In young planetary systems, powerful collisions usually occur, through which young planetary bodies of small size gradually merge and form larger and larger planets. In our solar system, the Earth and the Moon are supposedly the products of a giant collision of this kind. Astronomers suggest that such collisions should be widespread in young planetary systems, but observing them in the vicinity of other stars is very difficult.

In a new study, astronomers have found signs of a giant collision that took place in a nearby star system just 95 light-years from Earth. This star, dubbed HD 172555, formed only 23 million years ago and, as scientists suspect, traces of a recent collision between the planets are visible in the dust around this star.

The team, led by scientists at the Massachusetts Institute of Technology, USA, determined that the collision likely occurred between an Earth-like planet about the size of Earth and a smaller body about 200,000 years ago at speeds of about 10 kilometers per second.

Through radio observations, astronomers have discovered a gas, carbon monoxide, which indicates that such a high-speed collision caused part of the atmosphere of the larger planet to be ripped off – a high-energy event that could explain the observed gas and dust around the star.

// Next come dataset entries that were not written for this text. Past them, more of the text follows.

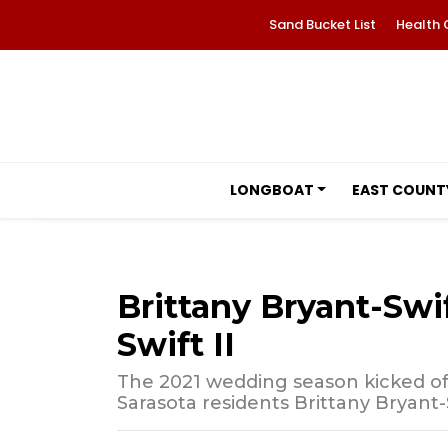
Sand Bucket List
Health 
LONGBOAT
EAST COUNT
Brittany Bryant-Sw
Swift II
The 2021 wedding season kicked of
Sarasota residents Brittany Bryant-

“In our study, we observed for the first time the atmosphere lost to space by a planet in a collision in the vicinity of a star,” said lead author Tajana Schneiderman of the Massachusetts Institute of Technology.

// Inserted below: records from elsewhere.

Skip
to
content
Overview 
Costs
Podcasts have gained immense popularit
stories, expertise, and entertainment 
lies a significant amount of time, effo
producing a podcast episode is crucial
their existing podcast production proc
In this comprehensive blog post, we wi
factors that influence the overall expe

In their work, Schneiderman and her team discovered, using the Atacama Large Millimeter Array (ALMA) radio observatory, signs of carbon monoxide in the HD 172555 star system. carbon monoxide was formed as a result of a collision between two planetary bodies no earlier than 200,000 years ago, when the atmosphere of the larger body was scattered into space near the star.

The research is published in the journal Nature.